Ideally the text should contain sufficient information to distinguish it from alternative text descriptions which may be coded to other categories within the classification, but it should not contain superfluous words. This ideal will not always be met but Cascot has been designed to perform a complicated analysis of the words in the text, comparing them to the words in the classification, in order to provide a list of recommendations. If the input text is not sufficiently distinctive it may not be the topmost recommendation that is the correct code.

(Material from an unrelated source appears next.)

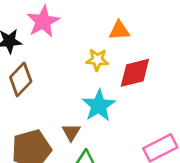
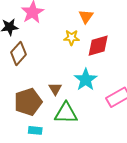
orange triangle: (119, 30) -> (86, 16), turned -49
cyan star: (99, 105) -> (86, 80), moved

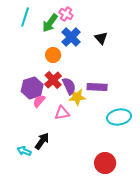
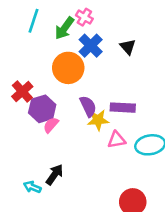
orange circle: (53, 55) -> (68, 68), size x1.6
red cross: (53, 80) -> (22, 91), moved
pink triangle: (62, 113) -> (117, 140), moved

When Cascot assigns a code to a piece of text it also calculates a score from 1 to 100 which represents the degree of certainty that the given code is the correct one. When Cascot encounters a word or phrases that is descriptive of occupation or industry but lacks sufficient information to distinguish it from other categories (i.e. without any further qualifying terms) Cascot will attempt to suggest a code but the score is limited to below 40 to indicate the uncertainty associated with the suggestion. For example 'Teacher' or 'Engineer'.

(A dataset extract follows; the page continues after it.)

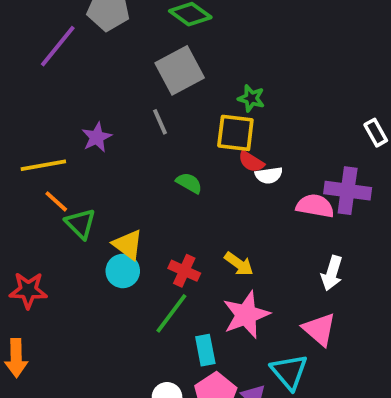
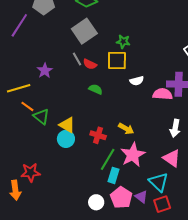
red semicircle: (251, 162) -> (90, 64), moved
red star: (28, 290) -> (31, 172), moved
green line: (171, 313) -> (108, 159), moved
cyan rectangle: (205, 350) -> (114, 175), turned 35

For SOC specific information including examples of problematic input text please read these further details.

The performance of Cascot has been compared to a selection of high quality manually coded data. The overall results show that 80% of records receive a score greater than 40 and of these 80% are matched to manually coded data. When using Cascot you can expect this level of performance with similar data, but be aware that the performance is dependent on the quality of your input data.